Hi to all my AR friends,
I'm sorry I haven't been here much, well, I've BEEN here, just not posting. I appreciate all of you who have been looking for me, you're so kind.
I guess it's time to fill you in on what's been going on. It's difficult for me to write this, and it will probably be longer than it needs to be, but you know me, I can be long winded.
In February I had to go to ER twice, if you remember. Turns out there were probably two different things going on at once that was causing me so much pain. The first was a ruptured ovarian cyst, which was worse than labor. Of course, as soon as the ER staff found out I had a RNY it's all they could think about so they didn't do a pelvic ultrasound to see if it was something "female". Fine...
Right along with that was another pain in my stomach, which persisted after the ovarian pain should have gone away. I had a CT of my abdomen, upper/lower GI, then an ultrasound of the pelvis (which shows more cysts on each ovary). Mind you, during this time eating was horrible, caused lots of pain and I lost 12 lbs. Now that's ok normally, but I was fighting to keep at 128 as it was, so getting down to 116 was terrible.
I started taking Prilosec and it helped and I was at least able to eat. So, off to Dr Gibbs I go to see what he could find out. He put me on antibiotics for a bacteria that can find a nice little home in the bypassed part of our intestines. I felt better after starting, but he still wanted to do a gallbladder study. There is also a chance there is an obstruction in the small bowel, but unfortunately, it's in a part of the gut that can't be seen on x-ray or CT.....only by going in there and looking. Yesterday I had the gallbladder ultrasound and he found "sludge" in there and says it's gotta go. While he's in there he'll check the small bowel situation. The surgery is scheduled for 4/16.
In the meantime (didn't I tell you this would be long?) I'm fighting to keep weight on, so I contacted JoBeth at Baptist to see if she would give me some healthy suggestions to help me regain some of the 12 lbs I lost. After telling me how successful and inspirational I am, she said I am still at a normal BMI and suggested I get counseling for my food obsessions. I can't tell you how this hurt me, not to mention the mixed messages it sent to me. I can easily eat the way I did before WLS and gain weight, would she rather I do that? Just because some damn chart says I'm normal, it's not looking at bones!!!

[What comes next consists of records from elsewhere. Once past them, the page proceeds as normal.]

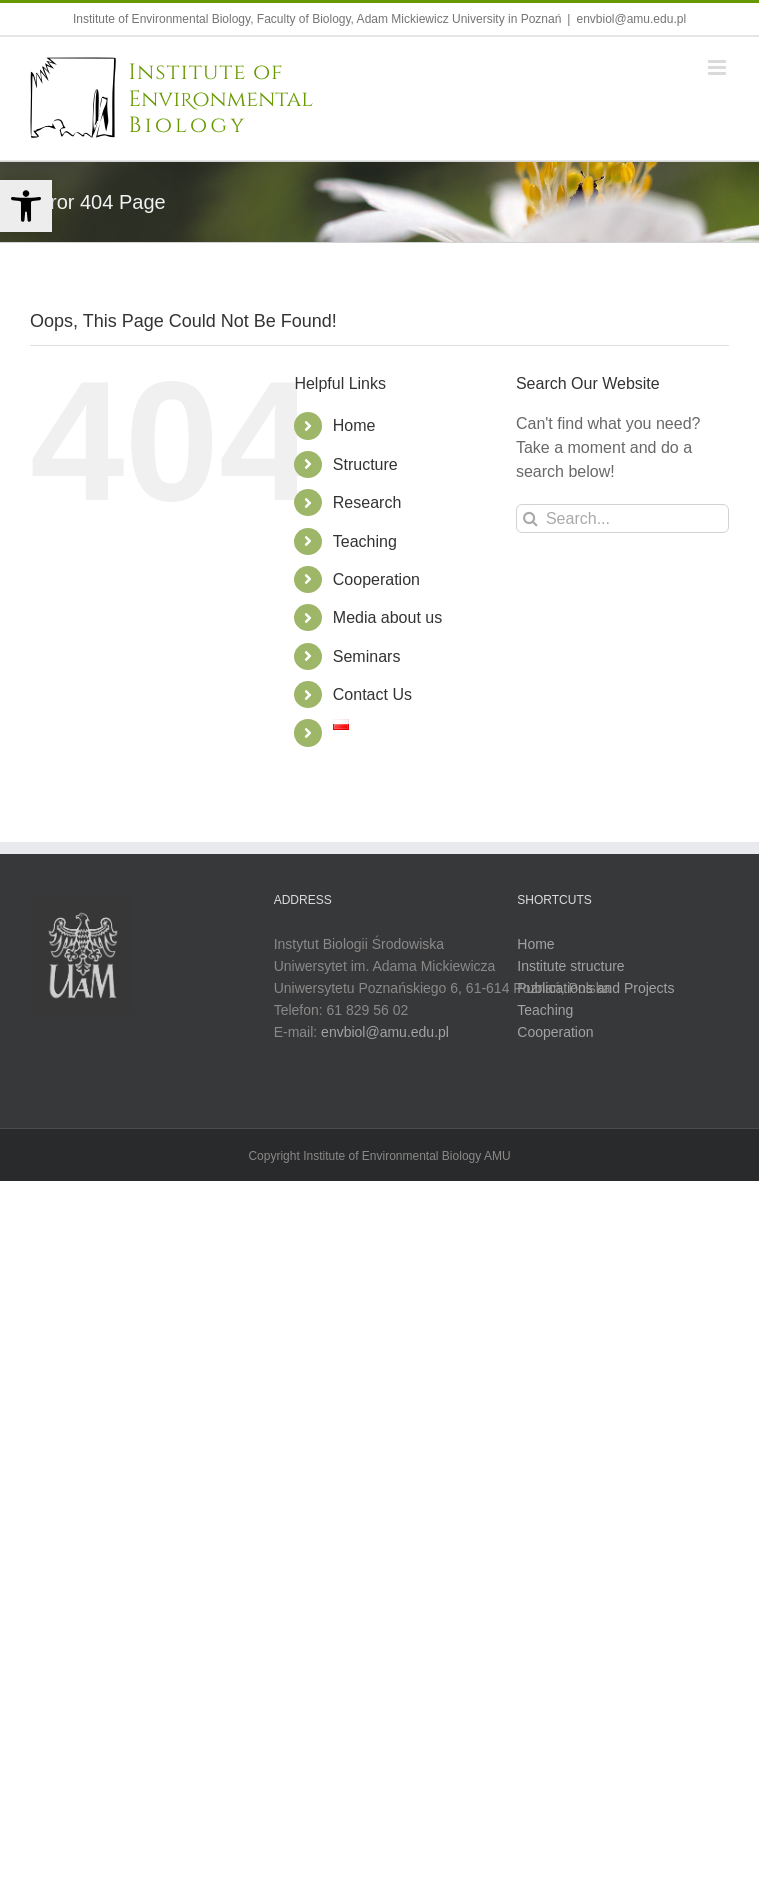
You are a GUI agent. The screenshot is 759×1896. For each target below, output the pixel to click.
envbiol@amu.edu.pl (631, 19)
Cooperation (376, 579)
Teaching (365, 541)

Well, of course all of the comments are running rampant through the salon about how I look anorexic, frail, skinny , you name it, they say it. These people would have never dreamed of saying I was fat, sloppy or ugly when I was MO, but they have no problem telling me I'm too thin. Needless to say, between all of my doctors and Nut telling me I'm OK, then listening to people telling me I'm not, I'm going a little crazy here.
I don't feel like an inspiration and I question my ability to be a leader for all of you because of what JoBeth said. I talked to my pcp about all of this and he's put me on antidepressants and Adavan for the anxiety I feel when I get into situations where I feel people are attacking me personally. Yes, I've also made an appointment to see a counselor because I really need help learning to cope with this new body and the comments I'm getting.
So, my friends, there it is. I just wanted you to know that I'm struggling here and why I haven't felt I could offer good suggestions or support to you. You all have been on my mind and I do check in to see how things are going. Please understand that this whole thing are things that could happen to all of us on this journey. It's not just a physical one, but almost more mental than anything else.
I've gotta go to work but will be around tomorrow. Hope everyone is doing well.